Monday, April 27, 2020

Measuring AVR interrupt latency

One thing I like about AVR MCUs is that their datasheets are relatively short and simple.  It's also one of the things I don't like, because the datasheets often lack important details.  Understanding external interrupt latency is one things that is lacking complete and clear details.  I decided to investigate the interrupt latency of the ATtiny13 and the ATtiny85.  The datasheet's description of interrupt response time and external interrupts is identical for both parts.

Interrupt Response Time

The ATtiny13 datasheet section 4.7.1, under the heading "Interrupt Response Time", says, "The interrupt execution response for all the enabled AVR interrupts is four clock cycles minimum. After four clock cycles the Program Vector address for the actual interrupt handling routine is executed. [...] The vector is normally a jump to the interrupt routine, and this jump takes three clock cycles. [...] If an interrupt occurs when the MCU is in sleep mode, the interrupt execution response time is increased by four clock cycles."

While section 4.7.1 is reasonably detailed, it has one significant error, and another important omission.  The error is the sentence, "The vector is normally a jump to the interrupt routine, and this jump takes three clock cycles".  All AVRs with less than 8KB of flash, like the ATtiny13, have no jump instruction.  They only have a relative jump "rjmp", which takes two clock cycles.  This is obviously a copy/paste error from the datasheet of an AVR with  more than 8KB of flash.  Anyone familiar with the AVR instruction set would likely catch this simple error.
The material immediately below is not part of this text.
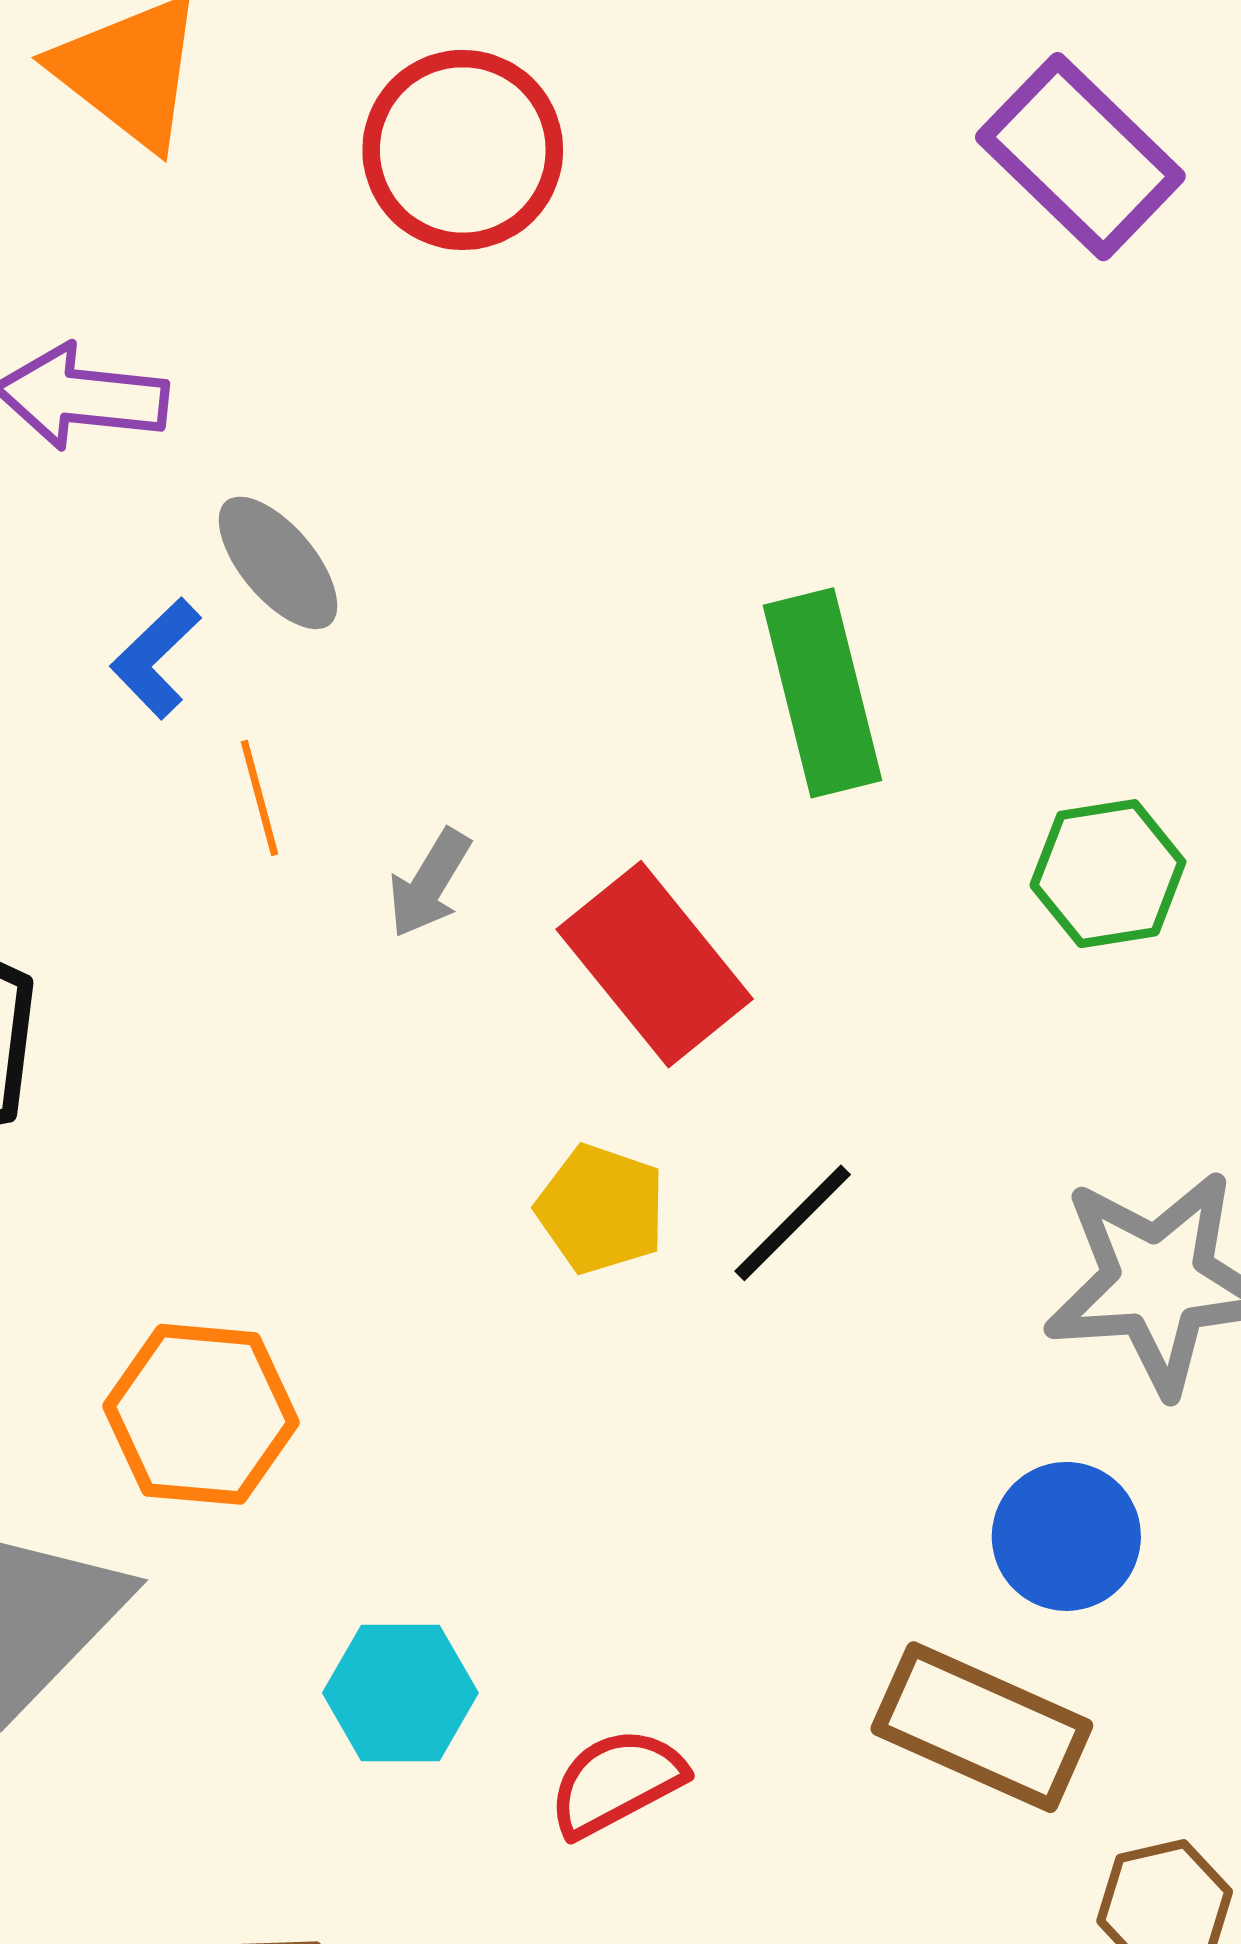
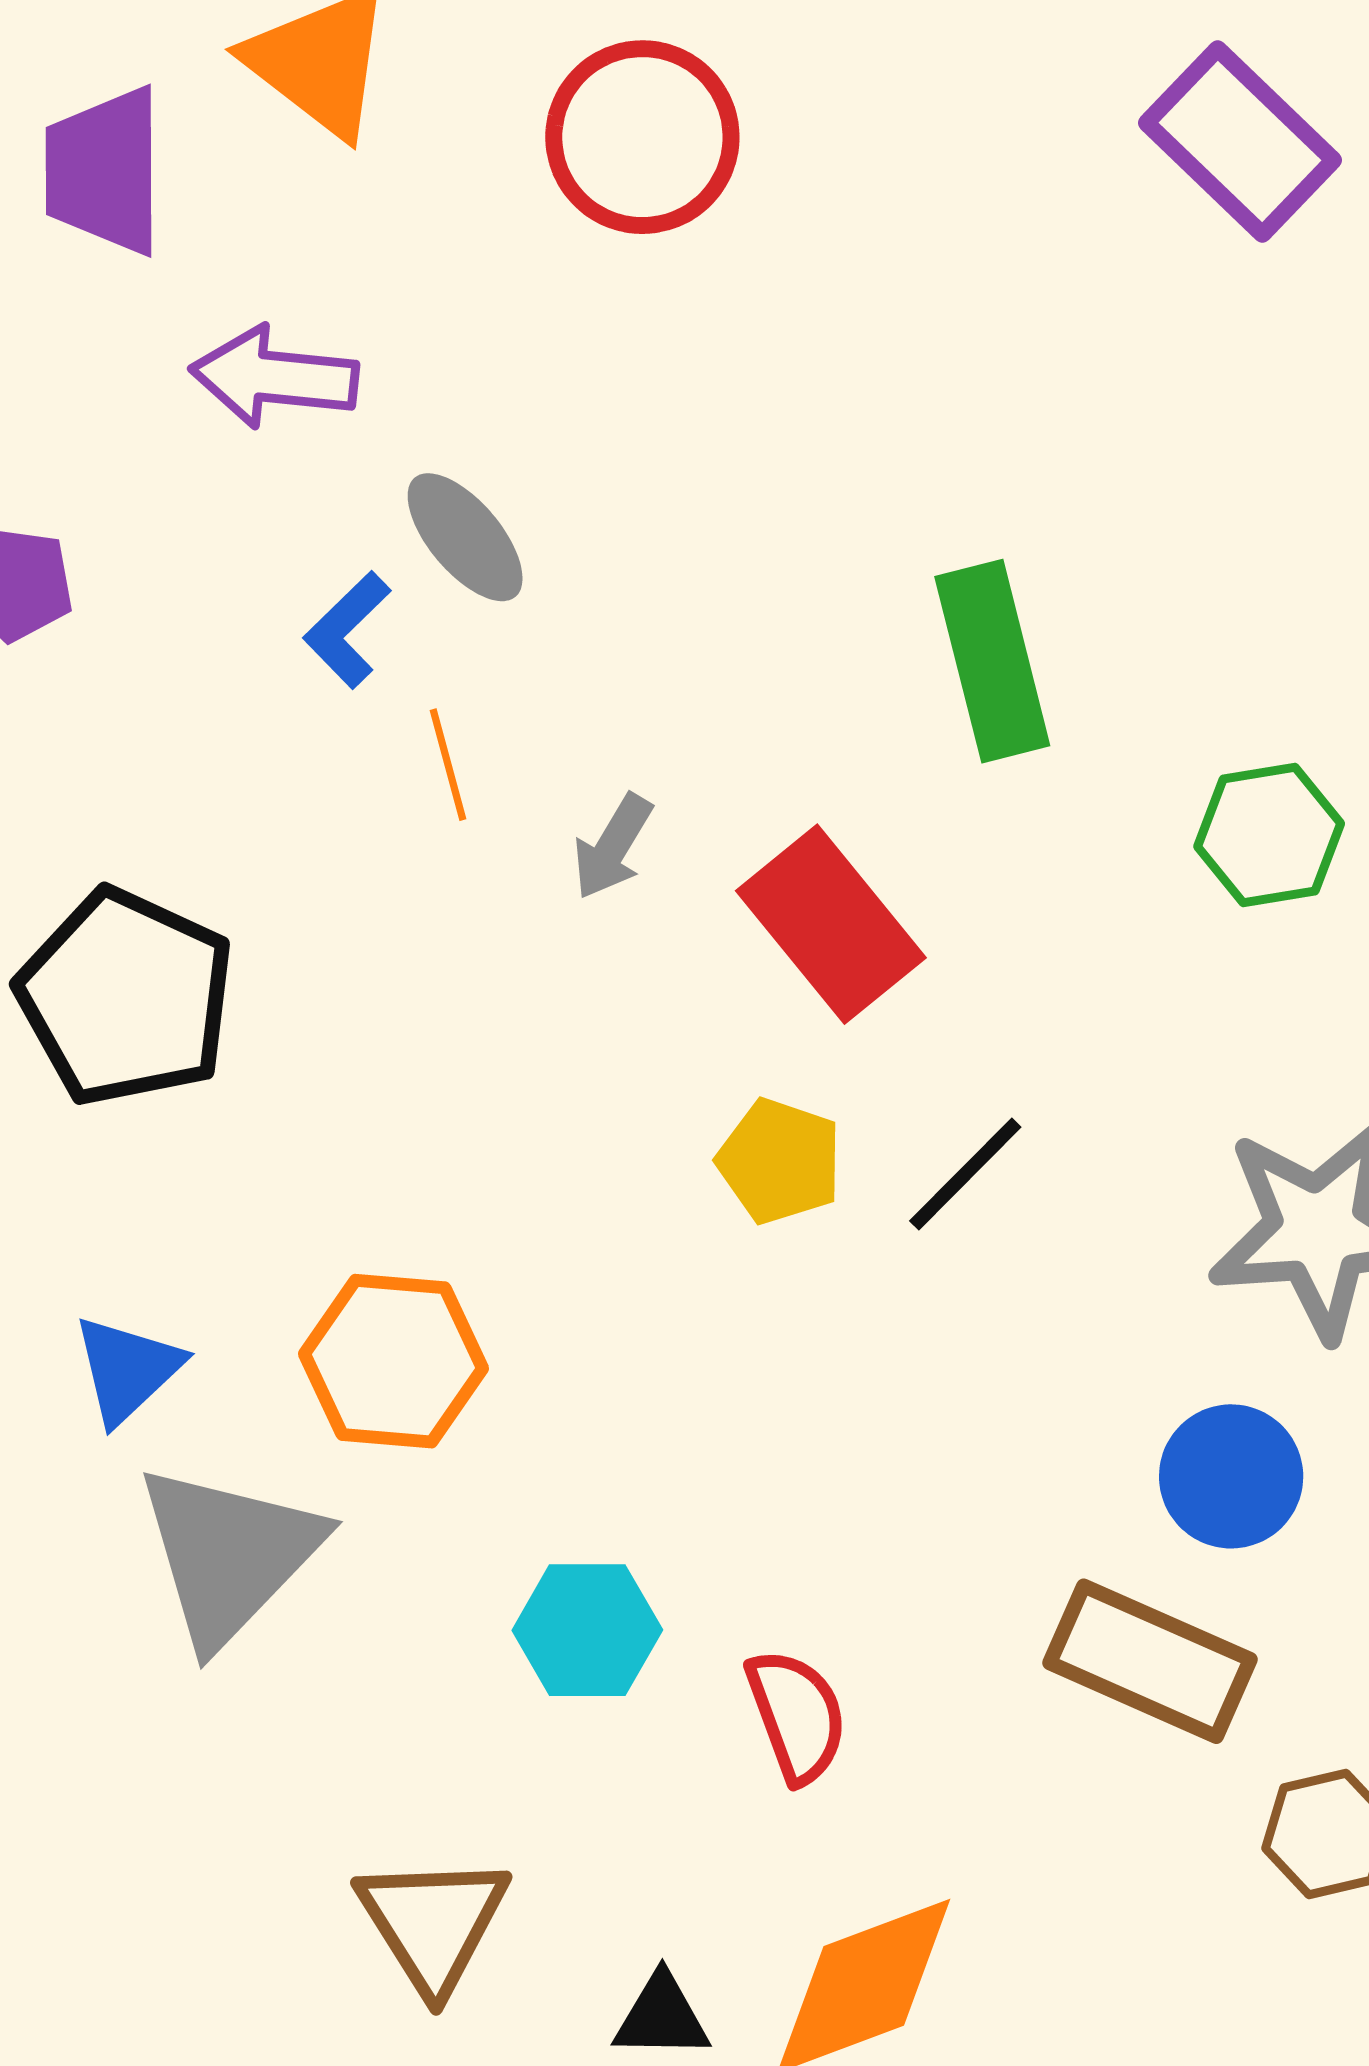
red semicircle: (616, 1782) -> (797, 1716), turned 98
The omission from section 4.7.1 is much harder to recognize until you carefully examine section 9.2 and figure 9-1 in the datasheet.

Figure 9-1 shows a circuit which appears to add a latency of two clock cycles to pin change interrupts.  There is no written description for the circuit, and the external interrupt details in section 9.2 of the datasheet state, "Pin change interrupts on PCINT[5:0] are detected asynchronously."  Since pin change interrupts can be used to wake the part from power-down sleep mode when all clocks are disabled, they must be detected asynchronously during power-down sleep.  To determine when they are detected synchronously requires testing.

To test the interrupt latency I wrote a program in assembler that can generate low pulses of different lengths using PWM.  I chose not to write the program in C because I want to be able to measure the interrupt latency down to a single cycle.  On the t13, PB1 is the pin for INT0, PCINT1, and  OC0B.  By using OC0B to generate a low pulse on PB1, I'll be able to trigger INT0 and PCINT1 without any external connections.  When the interrupt is triggered, it should take four cycles to execute the code at the interrupt vector.  That code is an rjmp to the interrupt function, and that rjmp takes two additional clock cycles.  For the best-case latency, the first instruction in the interrupt function will execute six cycles after the interrupt is triggered.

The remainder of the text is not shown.